ASEAN-China drills set outside disputed waters
The joint naval exercise is to be held off the coast of Guangdong province in China from Oct. 22 to 28, with the participation of the Philippines and the rest of the ASEAN member-countries, Department of National Defense (DND) spokesman Arsenio Andolong said.
U.S. Navy photo by Petty Officer 2nd Class Raymond D. Diaz III/Released
ASEAN-China drills set outside disputed waters
Jaime Laude (The Philippine Star) - August 5, 2018 - 12:00am

MANILA, Philippines — As concerns over the militarization of the South China Sea continue, China and the Association of Southeast Asian Nations (ASEAN) are launching in October a joint naval drill in the potential regional flashpoint – but outside contested areas and without the participation of the United States and Australia.

The joint naval exercise is to be held off the coast of Guangdong province in China from Oct. 22 to 28, with the participation of the Philippines and the rest of the ASEAN member-countries, Department of National Defense (DND) spokesman Arsenio Andolong said.

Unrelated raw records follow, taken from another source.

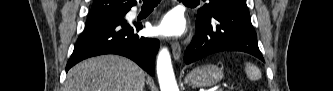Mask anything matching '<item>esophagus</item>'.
<instances>
[{
    "label": "esophagus",
    "mask_w": 333,
    "mask_h": 91,
    "mask_svg": "<svg viewBox=\"0 0 333 91\" xmlns=\"http://www.w3.org/2000/svg\"><path fill=\"white\" fill-rule=\"evenodd\" d=\"M172 53H173V57L175 60H179L181 57V47L180 44L178 42H173L172 43Z\"/></svg>",
    "instance_id": "1"
}]
</instances>
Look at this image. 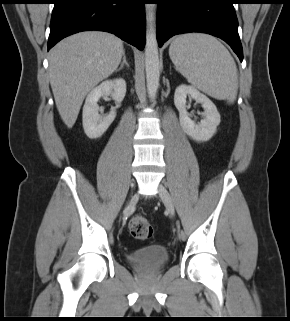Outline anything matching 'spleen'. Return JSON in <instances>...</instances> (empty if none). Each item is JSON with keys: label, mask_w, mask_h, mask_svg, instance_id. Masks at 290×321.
Wrapping results in <instances>:
<instances>
[{"label": "spleen", "mask_w": 290, "mask_h": 321, "mask_svg": "<svg viewBox=\"0 0 290 321\" xmlns=\"http://www.w3.org/2000/svg\"><path fill=\"white\" fill-rule=\"evenodd\" d=\"M169 55L194 87L211 97L234 102L238 90L236 63L216 38L199 33L178 36L170 45Z\"/></svg>", "instance_id": "3e777b00"}]
</instances>
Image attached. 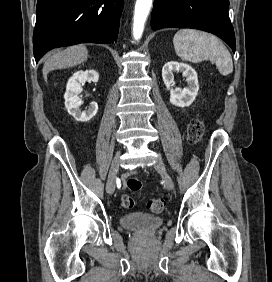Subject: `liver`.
Masks as SVG:
<instances>
[{
	"instance_id": "liver-1",
	"label": "liver",
	"mask_w": 272,
	"mask_h": 282,
	"mask_svg": "<svg viewBox=\"0 0 272 282\" xmlns=\"http://www.w3.org/2000/svg\"><path fill=\"white\" fill-rule=\"evenodd\" d=\"M88 58V50L84 45H74L65 50L57 51L48 57L44 63L43 76L55 69H65L85 62Z\"/></svg>"
}]
</instances>
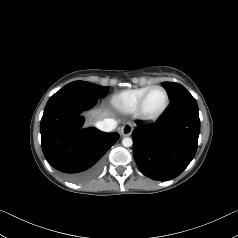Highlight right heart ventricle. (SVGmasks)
<instances>
[{"label": "right heart ventricle", "instance_id": "right-heart-ventricle-1", "mask_svg": "<svg viewBox=\"0 0 238 238\" xmlns=\"http://www.w3.org/2000/svg\"><path fill=\"white\" fill-rule=\"evenodd\" d=\"M150 86H143L134 89L122 91L112 98V105L118 111L123 113L135 112L138 102L142 95Z\"/></svg>", "mask_w": 238, "mask_h": 238}]
</instances>
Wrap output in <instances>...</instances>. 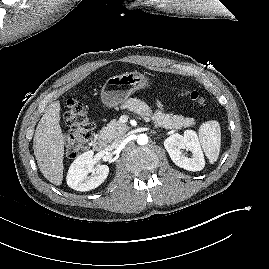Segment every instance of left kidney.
I'll return each instance as SVG.
<instances>
[{
	"label": "left kidney",
	"mask_w": 269,
	"mask_h": 269,
	"mask_svg": "<svg viewBox=\"0 0 269 269\" xmlns=\"http://www.w3.org/2000/svg\"><path fill=\"white\" fill-rule=\"evenodd\" d=\"M164 147L171 160L180 168L195 172L201 171L205 166L198 136L193 130L185 131L183 136L172 134L164 141ZM182 149L190 151L192 156L188 157Z\"/></svg>",
	"instance_id": "5707ae66"
}]
</instances>
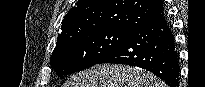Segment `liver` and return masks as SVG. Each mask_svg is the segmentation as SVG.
<instances>
[{
  "mask_svg": "<svg viewBox=\"0 0 205 87\" xmlns=\"http://www.w3.org/2000/svg\"><path fill=\"white\" fill-rule=\"evenodd\" d=\"M65 87H164V84L145 70L102 64L74 74Z\"/></svg>",
  "mask_w": 205,
  "mask_h": 87,
  "instance_id": "liver-1",
  "label": "liver"
}]
</instances>
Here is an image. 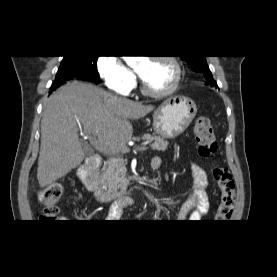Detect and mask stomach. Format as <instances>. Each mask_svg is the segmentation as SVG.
Masks as SVG:
<instances>
[{
  "mask_svg": "<svg viewBox=\"0 0 277 277\" xmlns=\"http://www.w3.org/2000/svg\"><path fill=\"white\" fill-rule=\"evenodd\" d=\"M197 113V107L190 98L176 95L166 99L153 115V130L163 139L181 135Z\"/></svg>",
  "mask_w": 277,
  "mask_h": 277,
  "instance_id": "1",
  "label": "stomach"
}]
</instances>
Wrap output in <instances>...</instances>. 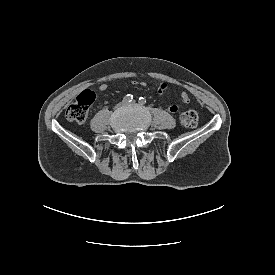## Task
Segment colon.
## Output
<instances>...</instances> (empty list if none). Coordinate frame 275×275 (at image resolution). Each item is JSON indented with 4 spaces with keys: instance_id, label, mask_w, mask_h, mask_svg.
<instances>
[{
    "instance_id": "5ec220e1",
    "label": "colon",
    "mask_w": 275,
    "mask_h": 275,
    "mask_svg": "<svg viewBox=\"0 0 275 275\" xmlns=\"http://www.w3.org/2000/svg\"><path fill=\"white\" fill-rule=\"evenodd\" d=\"M95 99V94L92 90L87 89L80 93L76 101L69 105L66 109V118L69 121L77 124H83L86 121L90 105ZM198 122V114L194 110H188L182 113L179 117V123L186 128H193Z\"/></svg>"
}]
</instances>
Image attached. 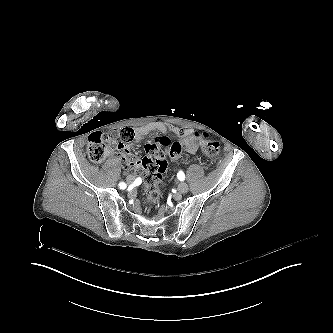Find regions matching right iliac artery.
Masks as SVG:
<instances>
[{
    "mask_svg": "<svg viewBox=\"0 0 333 333\" xmlns=\"http://www.w3.org/2000/svg\"><path fill=\"white\" fill-rule=\"evenodd\" d=\"M119 187H120V189H125V188H126V184L123 183V182H121V183L119 184Z\"/></svg>",
    "mask_w": 333,
    "mask_h": 333,
    "instance_id": "1",
    "label": "right iliac artery"
}]
</instances>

He said the holding of a joint China-ASEAN naval drill was first brought up in February in Singapore at the informal ASEAN Defense Ministers Meeting. It was China which proposed the conduct of a joint drill.

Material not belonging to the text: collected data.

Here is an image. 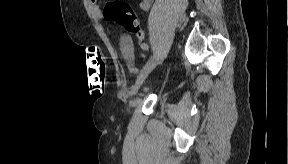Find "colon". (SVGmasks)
<instances>
[{"label": "colon", "mask_w": 288, "mask_h": 164, "mask_svg": "<svg viewBox=\"0 0 288 164\" xmlns=\"http://www.w3.org/2000/svg\"><path fill=\"white\" fill-rule=\"evenodd\" d=\"M104 16L107 21L123 26L139 41L146 39L145 32L140 26L137 14L127 2L123 0H110L105 6Z\"/></svg>", "instance_id": "1"}]
</instances>
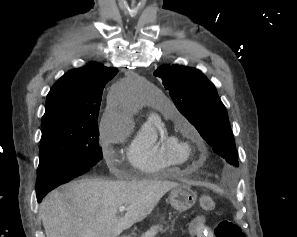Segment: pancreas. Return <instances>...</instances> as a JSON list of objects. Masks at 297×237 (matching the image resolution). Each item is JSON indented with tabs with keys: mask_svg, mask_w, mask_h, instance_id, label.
<instances>
[{
	"mask_svg": "<svg viewBox=\"0 0 297 237\" xmlns=\"http://www.w3.org/2000/svg\"><path fill=\"white\" fill-rule=\"evenodd\" d=\"M160 231H163L162 225H154L150 230L143 233L141 237H155Z\"/></svg>",
	"mask_w": 297,
	"mask_h": 237,
	"instance_id": "pancreas-1",
	"label": "pancreas"
}]
</instances>
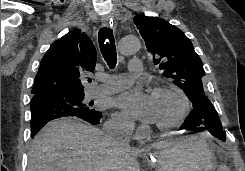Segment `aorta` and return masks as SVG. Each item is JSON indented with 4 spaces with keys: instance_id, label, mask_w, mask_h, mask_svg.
Masks as SVG:
<instances>
[{
    "instance_id": "obj_1",
    "label": "aorta",
    "mask_w": 245,
    "mask_h": 171,
    "mask_svg": "<svg viewBox=\"0 0 245 171\" xmlns=\"http://www.w3.org/2000/svg\"><path fill=\"white\" fill-rule=\"evenodd\" d=\"M140 40L135 36H125L118 44L121 55L128 56L137 53L140 49Z\"/></svg>"
}]
</instances>
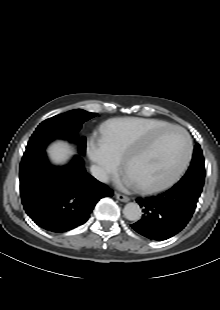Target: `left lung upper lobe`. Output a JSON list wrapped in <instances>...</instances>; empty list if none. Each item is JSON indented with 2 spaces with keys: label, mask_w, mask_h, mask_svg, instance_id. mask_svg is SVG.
I'll return each instance as SVG.
<instances>
[{
  "label": "left lung upper lobe",
  "mask_w": 220,
  "mask_h": 310,
  "mask_svg": "<svg viewBox=\"0 0 220 310\" xmlns=\"http://www.w3.org/2000/svg\"><path fill=\"white\" fill-rule=\"evenodd\" d=\"M205 178V167L202 150L199 144L194 147V155L191 165L186 174L180 179L178 184H193L200 188L203 187Z\"/></svg>",
  "instance_id": "left-lung-upper-lobe-1"
}]
</instances>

“After a series of informal defense ministers meetings, China’s proposal was unanimously approved by the 10 ASEAN member-states,” Andolong said. 

The Philippine Navy, Andolong added, had sent two of its naval officers to participate in the two-day “tabletop” exercises.

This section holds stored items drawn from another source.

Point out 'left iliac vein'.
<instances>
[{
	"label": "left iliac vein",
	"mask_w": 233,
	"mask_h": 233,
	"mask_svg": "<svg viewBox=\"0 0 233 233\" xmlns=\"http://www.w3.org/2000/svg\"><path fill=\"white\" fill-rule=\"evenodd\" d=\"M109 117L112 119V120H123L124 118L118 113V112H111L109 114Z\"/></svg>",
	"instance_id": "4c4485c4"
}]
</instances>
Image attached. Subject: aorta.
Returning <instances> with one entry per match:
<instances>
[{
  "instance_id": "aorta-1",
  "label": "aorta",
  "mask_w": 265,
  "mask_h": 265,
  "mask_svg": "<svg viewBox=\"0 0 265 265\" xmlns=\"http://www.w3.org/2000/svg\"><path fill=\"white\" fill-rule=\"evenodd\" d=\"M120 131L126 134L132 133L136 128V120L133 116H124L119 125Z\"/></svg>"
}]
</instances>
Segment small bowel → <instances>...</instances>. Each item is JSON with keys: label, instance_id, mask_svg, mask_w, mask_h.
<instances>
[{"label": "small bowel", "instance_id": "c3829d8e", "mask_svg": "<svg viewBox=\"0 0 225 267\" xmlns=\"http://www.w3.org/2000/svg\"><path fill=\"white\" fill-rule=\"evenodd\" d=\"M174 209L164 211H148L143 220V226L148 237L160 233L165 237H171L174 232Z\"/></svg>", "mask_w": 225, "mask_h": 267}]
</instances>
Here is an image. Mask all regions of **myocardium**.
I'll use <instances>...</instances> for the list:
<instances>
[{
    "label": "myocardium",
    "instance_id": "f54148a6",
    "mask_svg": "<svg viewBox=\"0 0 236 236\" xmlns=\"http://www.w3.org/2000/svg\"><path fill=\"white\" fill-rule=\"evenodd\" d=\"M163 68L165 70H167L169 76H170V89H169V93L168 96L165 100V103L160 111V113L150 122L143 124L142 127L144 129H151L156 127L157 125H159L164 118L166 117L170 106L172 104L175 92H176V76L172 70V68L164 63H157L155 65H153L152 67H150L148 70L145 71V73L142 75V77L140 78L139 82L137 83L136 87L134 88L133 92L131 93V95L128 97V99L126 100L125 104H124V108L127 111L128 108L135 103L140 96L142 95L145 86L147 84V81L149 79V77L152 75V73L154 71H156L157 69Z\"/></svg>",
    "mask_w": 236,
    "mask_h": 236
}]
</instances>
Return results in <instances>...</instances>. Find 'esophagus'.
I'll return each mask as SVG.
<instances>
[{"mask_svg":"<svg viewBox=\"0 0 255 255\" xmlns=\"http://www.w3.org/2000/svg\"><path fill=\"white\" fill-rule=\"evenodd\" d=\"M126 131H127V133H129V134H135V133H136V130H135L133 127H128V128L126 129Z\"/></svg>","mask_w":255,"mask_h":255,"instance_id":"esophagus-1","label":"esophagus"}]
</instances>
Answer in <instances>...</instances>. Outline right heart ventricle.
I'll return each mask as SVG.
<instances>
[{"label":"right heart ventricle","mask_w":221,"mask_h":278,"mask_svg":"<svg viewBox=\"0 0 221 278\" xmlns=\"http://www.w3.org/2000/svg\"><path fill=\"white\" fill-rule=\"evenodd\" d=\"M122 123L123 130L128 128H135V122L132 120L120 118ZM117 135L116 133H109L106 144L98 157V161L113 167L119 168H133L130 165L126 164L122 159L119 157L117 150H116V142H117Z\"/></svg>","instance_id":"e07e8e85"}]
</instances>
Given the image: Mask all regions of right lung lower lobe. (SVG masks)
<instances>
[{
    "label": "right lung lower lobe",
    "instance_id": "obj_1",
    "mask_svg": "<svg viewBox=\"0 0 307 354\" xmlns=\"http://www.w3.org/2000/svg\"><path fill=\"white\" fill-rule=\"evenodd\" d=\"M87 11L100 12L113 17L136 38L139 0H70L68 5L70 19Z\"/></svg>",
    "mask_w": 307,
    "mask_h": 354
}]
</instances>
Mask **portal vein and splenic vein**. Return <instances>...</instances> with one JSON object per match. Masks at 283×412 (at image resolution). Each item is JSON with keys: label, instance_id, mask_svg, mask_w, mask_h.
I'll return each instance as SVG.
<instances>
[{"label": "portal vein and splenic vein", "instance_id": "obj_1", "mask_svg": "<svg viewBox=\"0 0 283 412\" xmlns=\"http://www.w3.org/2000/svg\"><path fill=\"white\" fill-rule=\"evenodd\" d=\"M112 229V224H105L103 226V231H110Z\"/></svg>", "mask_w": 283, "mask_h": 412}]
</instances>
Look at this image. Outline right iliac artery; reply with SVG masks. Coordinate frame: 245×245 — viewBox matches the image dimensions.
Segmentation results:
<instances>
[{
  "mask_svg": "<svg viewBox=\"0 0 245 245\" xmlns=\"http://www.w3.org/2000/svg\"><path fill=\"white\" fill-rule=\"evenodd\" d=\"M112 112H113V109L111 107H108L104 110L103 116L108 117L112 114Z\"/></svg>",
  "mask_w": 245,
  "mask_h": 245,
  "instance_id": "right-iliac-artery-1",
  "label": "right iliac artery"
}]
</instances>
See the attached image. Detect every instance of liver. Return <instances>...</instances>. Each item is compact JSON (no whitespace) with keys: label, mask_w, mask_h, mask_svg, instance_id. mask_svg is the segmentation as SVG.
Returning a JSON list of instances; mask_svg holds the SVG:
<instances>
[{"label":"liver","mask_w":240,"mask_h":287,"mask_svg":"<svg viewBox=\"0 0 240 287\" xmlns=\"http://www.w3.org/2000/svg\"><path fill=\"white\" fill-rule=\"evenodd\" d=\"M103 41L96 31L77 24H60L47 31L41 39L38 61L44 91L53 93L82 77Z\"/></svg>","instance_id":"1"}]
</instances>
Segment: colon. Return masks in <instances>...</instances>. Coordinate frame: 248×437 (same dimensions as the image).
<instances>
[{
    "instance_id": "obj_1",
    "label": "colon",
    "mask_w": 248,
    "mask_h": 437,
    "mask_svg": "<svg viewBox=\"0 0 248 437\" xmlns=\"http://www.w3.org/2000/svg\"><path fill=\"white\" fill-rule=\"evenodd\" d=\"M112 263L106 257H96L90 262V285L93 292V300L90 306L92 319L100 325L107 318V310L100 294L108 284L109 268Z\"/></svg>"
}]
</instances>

China’s barring the United States and Australia from the forthcoming naval exercises came on the heels of Beijing’s getting “dis-invited” by the US to the Rim of the Pacific (RIMPAC) drill, the world’s biggest naval exercises being held in and around the waters between Hawaii and the coast of California. The naval maneuver is still ongoing.

Over the past years, the Chinese Navy has been projecting a blue water capability, sparking concerns that China is gearing for maritime domination not only in the Indo-Pacific region but ultimately across the globe.

But standing in the way of its maritime domination plan are old time powers like the US, Australia and the United Kingdom, among others.

China has been building island fortresses in several areas in the South China Sea being claimed or within the territories of other Asian countries, including the Philippines.

The US Navy has been continuously challenging China’s domineering presence in the South China Sea by conducting regular Freedom of Navigation Operations in the region, despite protests from Beijing.

China is claiming almost 90 per- cent of the South China Sea.

Other countries engaged in maritime dispute with China – aside from the Philippines – are Vietnam, Malaysia, Indonesia, Taiwan and Brunei.

Navy spokesman Commander Jonathan Zata, meanwhile, clarified that the forthcoming China-led naval drill would focus on “search and rescue operations” and the application of Code of Unplanned Encounter at Sea.

“Our navy officers, Capt. Hilario Casista and Commander Remuel Jerdinero, are back Friday from a two-day ‘tabletop’ exercises in Singapore in preparation for the holding of China-led maritime drill to be held off the coast of  Zhangjiang,” Zata said.